Les décisions anticipées ici examinées portent principalement sur le traitement fiscal des dividendes qui sont recueillis ou distribués par un type déterminé de société. La question de savoir si la société en question répond à la qualification de société d’investissement (au sens de l’art. 2, § 1, 5°, f, CIR 1992) a un impact direct sur ce traitement. 

  • Dans le cas des actionnaires-sociétés se pose habituellement la question de savoir si les dividendes ont trait à une participation qui répond à la condition de participation minimale dans le cadre de la déduction RDT (art. 202, § 2, al. 1, CIR 1992). Selon cette condition, (i) la participation dans la société distributrice doit atteindre au moins 10 % ou avoir une valeur d’investissement d’au moins 2.500.000 EUR à la date d’attribution ou de mise en paiement des revenus, et (ii) les revenus doivent se rapporter à des actions ou parts qui sont ou ont été détenues en pleine propriété pendant une période ininterrompue d’au moins un an. Cette condition de participation ne s’applique toutefois pas lorsque les revenus sont “alloués ou attribués par des sociétés d’investissement” (art. 202, § 2, al. 3, 3°, CIR 1992). Elle ne s’applique pas non plus pour la déduction RDT sur les dividendes qu’une société d’investissement (belge) recueille ellemême (art. 202, § 2, al. 3, 1°, CIR 1992).
  • Pour les actionnaires assujettis à l’impôt des personnes physiques ou à l’impôt des personnes morales (p.ex. les ASBL), la qualification de la société distributrice comme société  d’investissement a une incidence sur l’exemption fiscale prévue par l’article 21, al. 1, 2°, CIR 1992. On vise par là l’exemption applicable aux revenus d’actions ou de parts (à l’exception, entre autres, des revenus visés dans le cadre de la taxe sur l’épargne de l’art. 19bis, CIR 1992) qui sont payés ou attribués en cas de partage total ou partiel de l’avoir social ou d’acquisition d’actions ou de parts propres par une société d’investissement, du moins lorsque cette société bénéficie dans le pays de son domicile fiscal d’un régime d’imposition distinct exorbitant du droit commun. 

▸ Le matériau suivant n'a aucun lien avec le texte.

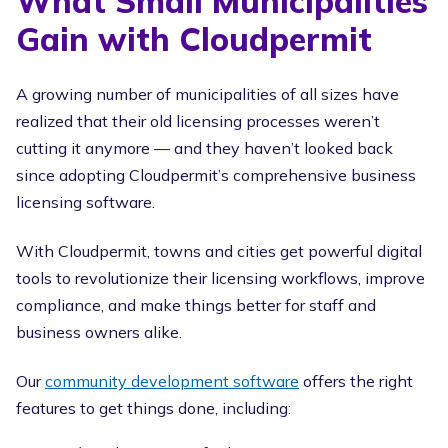
What Small Municipalities
Gain with Cloudpermit
A growing number of municipalities of all sizes have
realized that their old licensing processes weren’t
cutting it anymore — and they haven’t looked back
since adopting Cloudpermit’s comprehensive business
licensing software.
With Cloudpermit, towns and cities get powerful digital
tools to revolutionize their licensing workflows, improve
compliance, and make things better for staff and
business owners alike.
Our
community development software
offers the right
features to get things done, including: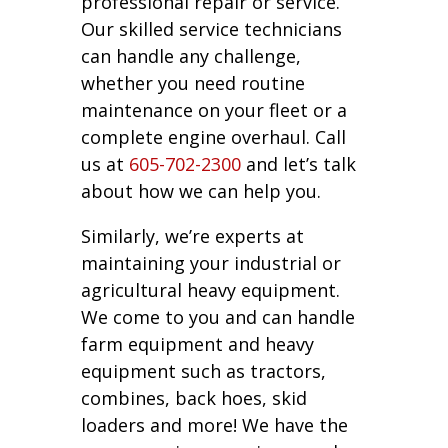
professional repair or service.
Our skilled service technicians
can handle any challenge,
whether you need routine
maintenance on your fleet or a
complete engine overhaul. Call
us at
605-702-2300
and let’s talk
about how we can help you.
Similarly, we’re experts at
maintaining your industrial or
agricultural heavy equipment.
We come to you and can handle
farm equipment and heavy
equipment such as tractors,
combines, back hoes, skid
loaders and more! We have the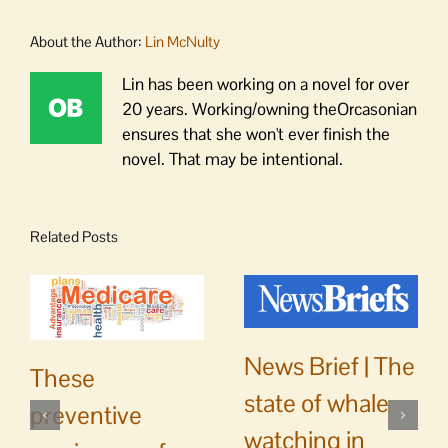
About the Author:
Lin McNulty
Lin has been working on a novel for over
20 years. Working/owning theOrcasonian
ensures that she won't ever finish the
novel. That may be intentional.
Related Posts
News Brief | The
These
state of whale
preventive
watching in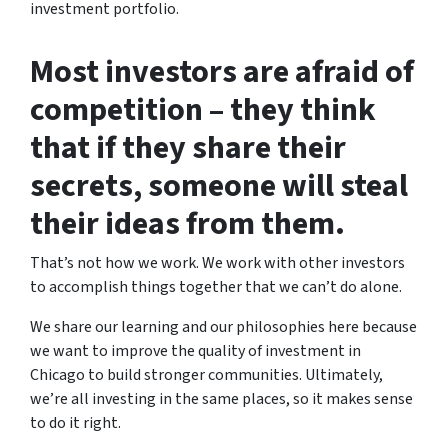
investment portfolio.
Most investors are afraid of
competition – they think
that if they share their
secrets, someone will steal
their ideas from them.
That’s not how we work. We work with other investors
to accomplish things together that we can’t do alone.
We share our learning and our philosophies here because
we want to improve the quality of investment in
Chicago to build stronger communities. Ultimately,
we’re all investing in the same places, so it makes sense
to do it right.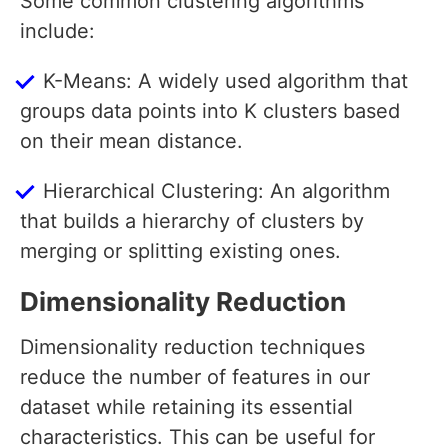
Some common clustering algorithms
include:
K-Means: A widely used algorithm that
groups data points into K clusters based
on their mean distance.
Hierarchical Clustering: An algorithm
that builds a hierarchy of clusters by
merging or splitting existing ones.
Dimensionality Reduction
Dimensionality reduction techniques
reduce the number of features in our
dataset while retaining its essential
characteristics. This can be useful for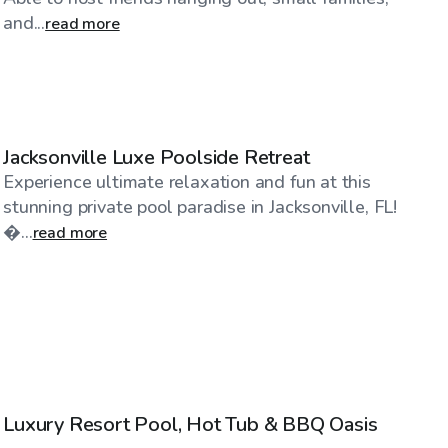
and...
read more
$45
/hr
Jacksonville Luxe Poolside Retreat
Experience ultimate relaxation and fun at this
stunning private pool paradise in Jacksonville, FL!
�...
read more
$50
/hr
Luxury Resort Pool, Hot Tub & BBQ Oasis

D’où la question posée au SDA dans les décisions anticipées en question de savoir si la société distributrice constitue ou non une ‘société d’investissement’.

‘Société de libre partenariat’ française

La décision anticipée n° 2017.967 concerne des investisseurs belges, assujettis à l’impôt des personnes physiques ou à l’impôt des personnes morales, qui souhaitent investir dans des parts d’un fonds français créé sous la forme d’une “société de libre partenariat” (‘SLP’), qui constitue l’une des catégories de fonds d’investissement alternatifs relevant de la directive  européenne 2011/61/UE du Parlement européen et du Conseil du 8 juin 2011 relative aux gestionnaires de fonds d’investissement alternatifs, également appelée ‘directive AIFMD’. Le fonds est géré par une société de gestion agréée par ‘l’Autorité des Marchés Financiers’ française conformément à la directive AIFMD. 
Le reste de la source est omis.